I will stand by my statement that most of the contaminants we care about in the PCV system is oil vapor - but read on, I think we can come together on this one.
Originally Posted by fishbert
Yes, I know. If you go back to the original conversations about that, the similarly re-designed intake manifold for the N14, and the controversy of whether or not the PCV hose had been incorporated into the valve cover, you'll find I was somewhat in the thick of it all.
That comment was for others, not for you.
Originally Posted by fishbert
Ooooo, I went looking for an old newspaper clipping I've posted previously in these forums about carbon buildup and DI engines, and found this (relatively) new article I hadn't seen before. Quite interesting for a number of reasons!

I had thought DI engines were being found out as a lost cause these last few years, but reading this article has damn near made me giddy as a school girl.
That is a *very* good article. The theories put forward in that article make a lot of sense. How about this: Oil vapors on the PCV system meet hot 'reversion EGR' gasses at the intake valves/ports. The mixing of hot gasses (low on oxygen) and hydrocarbons results in incomplete/dirty combustion (sort-of), leaving the hard carbon deposits on the valves.
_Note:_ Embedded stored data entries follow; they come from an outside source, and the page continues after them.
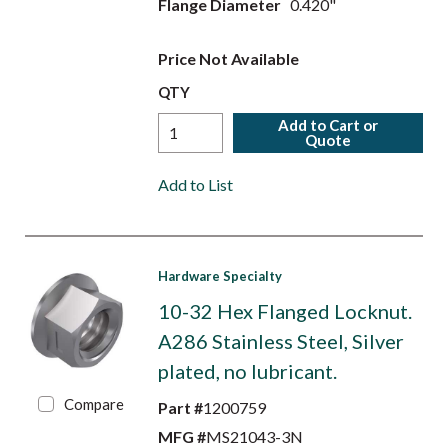
Flange Diameter
0.420"
Price Not Available
QTY
Add to Cart or
Quote
Add to List
Hardware Specialty
10-32 Hex Flanged Locknut.
A286 Stainless Steel, Silver
plated, no lubricant.
Compare
Part #
1200759
MFG #
MS21043-3N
This leaves two ways to solve the problem - keep the PCV system clean (free of oil mist) or keep hot EGR flow to a minimum (not possible except by engine redesign).
Originally Posted by fishbert
A catch can will only slow down carbon build up, not stop it completely. But, depending on the efficiency of the can and the setup, maybe slowing it down is enough.
All this ends up with a similar conclusion to what has come about already on the forums - since we can't control the EGR/hot gasses at the valves, at least try to control the excessive oil vapors in the PCV system. Uh oh, did I just come full circle?